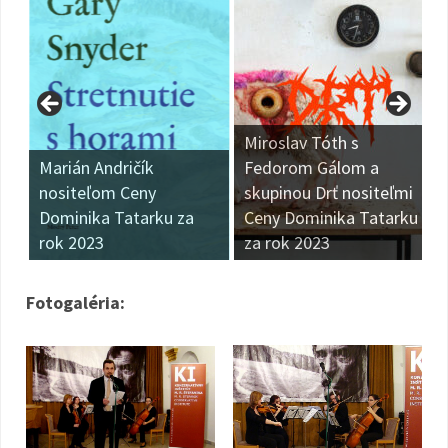
Miroslav Tóth s
Marián Andričík
Fedorom Gálom a
nositeľom Ceny
skupinou Drť nositeľmi
Dominika Tatarku za
Ceny Dominika Tatarku
rok 2023
za rok 2023
Fotogaléria:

WHAT TO WORK ON:
Since the pictures are not wanted, repeat only the rest of the material, exactly as given.

TASK RESULT:
Miroslav Tóth s
Marián Andričík
Fedorom Gálom a
nositeľom Ceny
skupinou Drť nositeľmi
Dominika Tatarku za
Ceny Dominika Tatarku
rok 2023
za rok 2023
Fotogaléria:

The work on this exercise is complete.